Manufacturers relying on just-in-time procurement of botanical actives may face production line disruptions. Switching suppliers mid-cycle now requires verifying not only GMP status but also AOAC validation coverage for each specific extract — a process that typically takes weeks, not days.

Supply Chain & Compliance Service Providers

Third-party verification agencies, lab coordination services, and regulatory consultants must now integrate AOAC-ILAC lab mapping into their pre-clearance workflows. Their capacity to support clients hinges on verified access to AOAC-recognized testing infrastructure — a resource currently concentrated in limited global locations.

What Relevant Enterprises or Practitioners Should Monitor and Do Now

Confirm AOAC-ILAC Lab Engagement Status Immediately

Chinese exporters and their Indonesian import partners should verify whether current testing partners hold active AOAC-ILAC accreditation and whether validation reports cover the exact extract type, solvent system, and analyte(s) declared in BPOM submissions. Reports issued before April 2026 may not satisfy the new requirement if method scope or accreditation status has lapsed.

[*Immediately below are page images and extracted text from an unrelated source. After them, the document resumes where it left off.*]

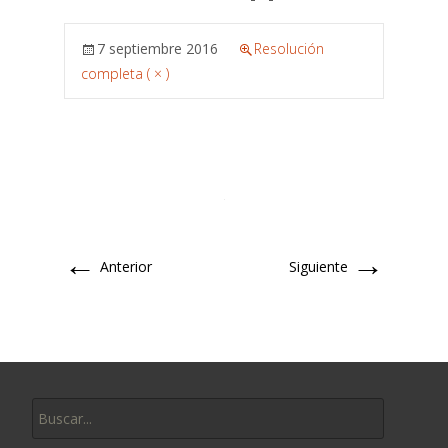
7 septiembre 2016
Resolución
completa ( × )
←
→
Anterior
Siguiente
Buscar:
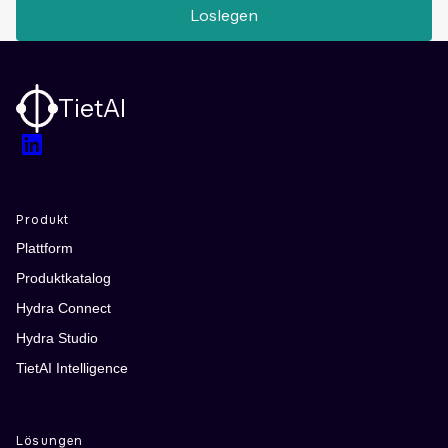
Loslegen
TietAI
LinkedIn
Produkt
Plattform
Produktkatalog
Hydra Connect
Hydra Studio
TietAI Intelligence
Lösungen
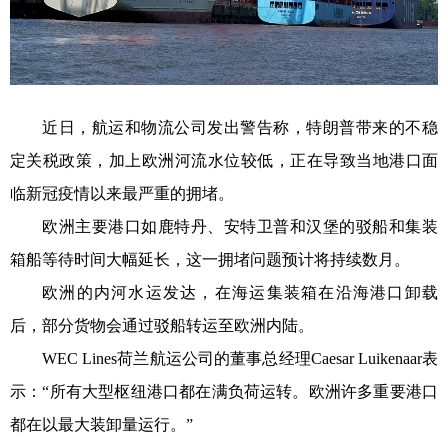
近日，航运和物流公司发出警告称，特朗普带来的不稳
定关税政策，加上欧洲河流水位较低，正在导致当地港口面
临新冠疫情以来最严重的拥堵。
欧洲主要港口如鹿特丹、安特卫普和汉堡的驳船和集装
箱船等待时间大幅延长，这一拥堵问题预计将持续数月。
欧洲的内河水运发达，在海运集装箱在沿海港口卸载
后，部分货物会通过驳船转运至欧洲内陆。
WEC Lines荷兰航运公司的董事总经理Caesar Luikenaar表
示：“所有大型枢纽港口都在满负荷运转。欧洲许多重要港口
都在以最大装卸量运行。”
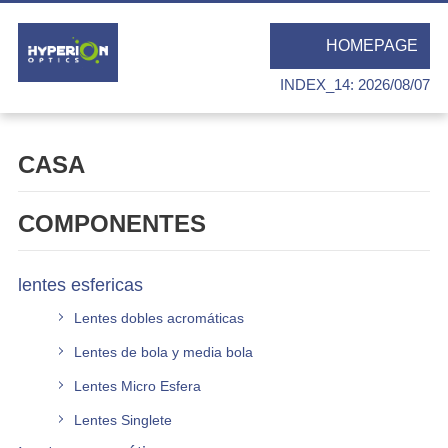
HOMEPAGE
INDEX_14: 2026/08/07
CASA
COMPONENTES
lentes esfericas
Lentes dobles acromáticas
Lentes de bola y media bola
Lentes Micro Esfera
Lentes Singlete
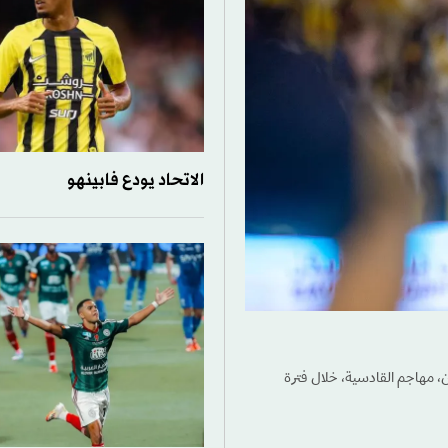
الاتحاد يودع فابينهو
، مهاجم القادسية، خلال فترة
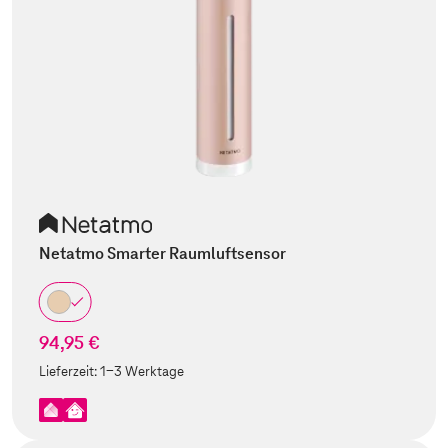
Netatmo Smarter Raumluftsensor
94,95 €
Lieferzeit:
1-3 Werktage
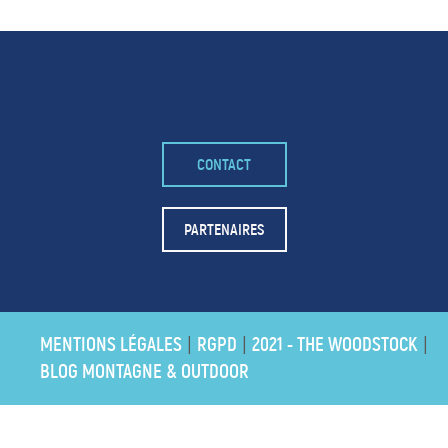
CONTACT
– FACEBOOK –
POUR LIKER
PARTENAIRES
TA MER
J'AIME
MENTIONS LÉGALES
RGPD
2021 - THE WOODSTOCK
|
|
|
BLOG MONTAGNE & OUTDOOR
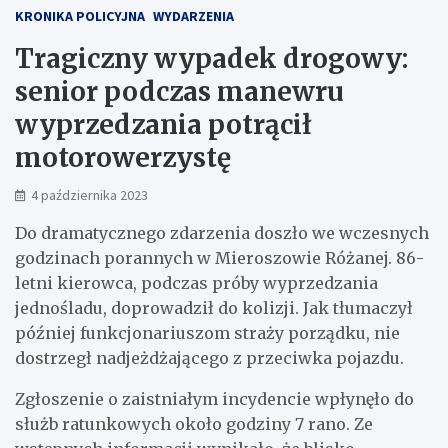
KRONIKA POLICYJNA
WYDARZENIA
Tragiczny wypadek drogowy:
senior podczas manewru
wyprzedzania potrącił
motorowerzystę
4 października 2023
Do dramatycznego zdarzenia doszło we wczesnych
godzinach porannych w Mieroszowie Różanej. 86-
letni kierowca, podczas próby wyprzedzania
jednośladu, doprowadził do kolizji. Jak tłumaczył
później funkcjonariuszom straży porządku, nie
dostrzegł nadjeżdżającego z przeciwka pojazdu.
Zgłoszenie o zaistniałym incydencie wpłynęło do
służb ratunkowych około godziny 7 rano. Ze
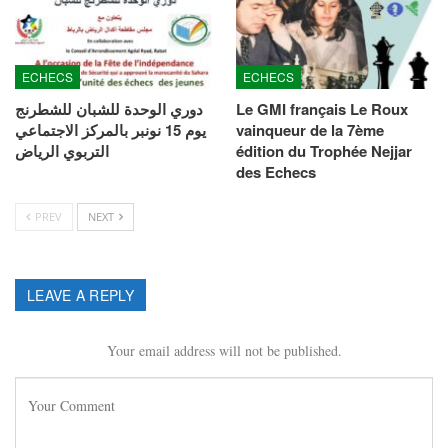
ECHECS
ECHECS
دوري الوحدة للشبان للشطرنج
Le GMI français Le Roux
يوم 15 نونبر بالمركز الاجتماعي
vainqueur de la 7ème
التربوي الرياض
édition du Trophée Nejjar
des Echecs
PREV
NEXT
LEAVE A REPLY
Your email address will not be published.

Review and Prioritize High-Volume or High-Risk SKUs

Not all botanical extracts carry equal risk. Enterprises should identify top five SKUs by import volume or regulatory sensitivity (e.g., standardized extracts, multi-component blends) and initiate AOAC validation for those first — rather than pursuing blanket validation across entire portfolios.

Monitor BPOM’s Official List of Recognized GMP Certifiers and AOAC-Accredited Labs

BPOM has not yet published a consolidated, publicly searchable registry of approved GMP certifiers or AOAC-ILAC labs accepted for this purpose. Stakeholders should track BPOM’s official portal (www.pom.go.id) for updates, as acceptance is not automatic — even AOAC-ILAC accreditation alone does not guarantee BPOM recognition.

Update Internal Documentation Protocols Ahead of May 1

Customs brokers, QA teams, and procurement officers should revise internal checklists to require both documents *before* goods are released from origin warehouses. Relying on post-shipment submission is no longer viable: BPOM’s system now enforces document linkage at the time of import declaration.

Editorial Perspective / Industry Observation

From industry perspective, this policy shift is less a sudden disruption and more a formalization of long-emerging expectations around analytical traceability for natural ingredients. BPOM’s move aligns with broader ASEAN harmonization trends emphasizing method-validated identity and purity — particularly for materials lacking monographs in pharmacopoeias. Analysis来看, the dual-certification model signals BPOM’s intent to shift enforcement upstream: rather than relying solely on end-product testing, it now requires proof of consistent, internationally benchmarked control at the extraction and standardization stage. Current more appropriate understanding is that this is a compliance threshold — not a temporary pilot — given its inclusion in the official import list revision and clear implementation date. Continued attention is warranted because BPOM has indicated future expansions may include additional natural product categories beyond botanical extracts.

In summary, BPOM’s updated requirement represents a structural tightening of import gatekeeping for botanical extracts — one that elevates documentation rigor over procedural convenience. It reflects a maturing regulatory posture focused on analytical accountability, not merely facility oversight. For stakeholders, this is best understood not as an isolated administrative change, but as a marker of evolving regional expectations for evidence-based natural ingredient trade.

Source: Indonesia BPOM Official Import List Update (April 24, 2026); BPOM Regulation No. HK.03.1.23.12.26.0001 (referenced in public notice). Subject to ongoing observation: BPOM’s forthcoming publication of recognized GMP certifiers and AOAC-ILAC lab list.